As a designer, it’s easy to fall trap to approaching a project with limited imagination — after all, there are deadlines. And budgets. And project briefs. And account managers. And developers. And that little thing we like to call a statement of work. All of which tell us, “no” or “not like that” as we lay a pencil to paper.
In fact, it’s not uncommon for the design student to enter the world of agency design and realize that their creativity is quite capped. At RSR, we always stress that the tension between project restraints and ideation produces a better outcome. And it does. But at the end of the day, it can still be difficult to be creative when presented with a strict brief, budget and timeline.
For this reason, our creative team is regularly found at galleries, museums or creative talks to fuel our fresh perspectives. The most recent talk at CreativeMornings NYC, featured Stephen Doyle, Creative Director at Doyle Partners. A terrific speaker, his message was clear: Creativity inspires.
His talk on Magic & Nonsense focused on his work, which he considers the most creative — the non-client work he does in his spare time. These projects showed more uniqueness and creativity because he had no constraints. However, he shared where the magic happened: once clients saw the true creative work, they were also inspired. And in turn, often ask to apply similar concepts to their own work.

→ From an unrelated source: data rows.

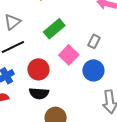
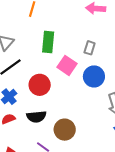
green rectangle: (54, 29) -> (48, 42), turned -35
black semicircle: (39, 93) -> (36, 117), moved

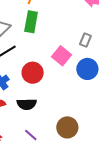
green rectangle: (48, 42) -> (31, 22), moved
brown circle: (65, 130) -> (67, 127), moved

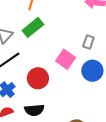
green rectangle: (31, 22) -> (33, 27), turned 45

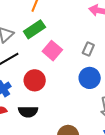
pink square: (66, 59) -> (52, 51), moved

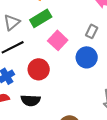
gray rectangle: (88, 49) -> (92, 31), moved
blue circle: (90, 78) -> (87, 57), moved

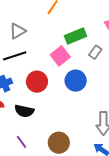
green rectangle: (41, 18) -> (76, 36), moved
blue circle: (87, 57) -> (76, 81), moved

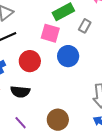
pink square: (60, 56) -> (50, 33), turned -30

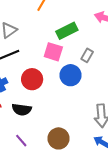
gray rectangle: (85, 26) -> (87, 55), moved

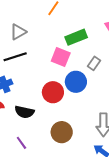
red circle: (32, 79) -> (53, 92), moved
brown circle: (59, 138) -> (62, 132), moved

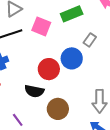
pink square: (61, 57) -> (41, 26), moved
black semicircle: (24, 112) -> (34, 91), moved

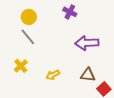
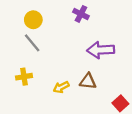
yellow cross: (21, 66) -> (24, 77), turned 32
brown triangle: (88, 75) -> (88, 81), moved

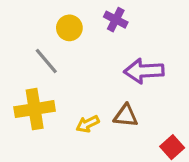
yellow circle: (33, 20) -> (69, 28), moved
yellow cross: (24, 77) -> (35, 109), size x1.6

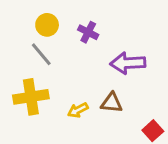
purple cross: (116, 20) -> (88, 32), moved
yellow circle: (69, 28) -> (47, 25), moved

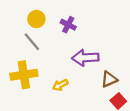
purple arrow: (128, 63) -> (85, 58), moved
brown triangle: (112, 103) -> (109, 79), moved, turned -30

An example of this was when a Bronx school was inspired by a certain personal project of Stephen’s. The resulting campaign was an installation project in the school, where type treatments were displayed through the school. From various angles, the work appeared disjointed and confusing, one might even think ugly. However, when one stood in a very specific angle, the shapes came together and became powerful words like ‘Gratitude’, ‘Curiosity’ or ‘Grit”.
Throughout the entire school, in the fronts of buildings and in gyms, these words appeared to students, providing them a fresh and sudden insight out of nowhere. The idea was to instill in students that out of failure comes success, just as the art appeared a failure until a specific moment, that success comes from trial and error and taking chances rather than from a specific school one attends or family one comes from.
The impact was astounding.
Through his talk I realized something we tend to forget. As much as we as designers search out inspiration, it is just as critical for our clients to get inspired as well.
Inspiration fuels fresh perspectives for everyone, not just designers. It’s our job as designers to inspire our clients.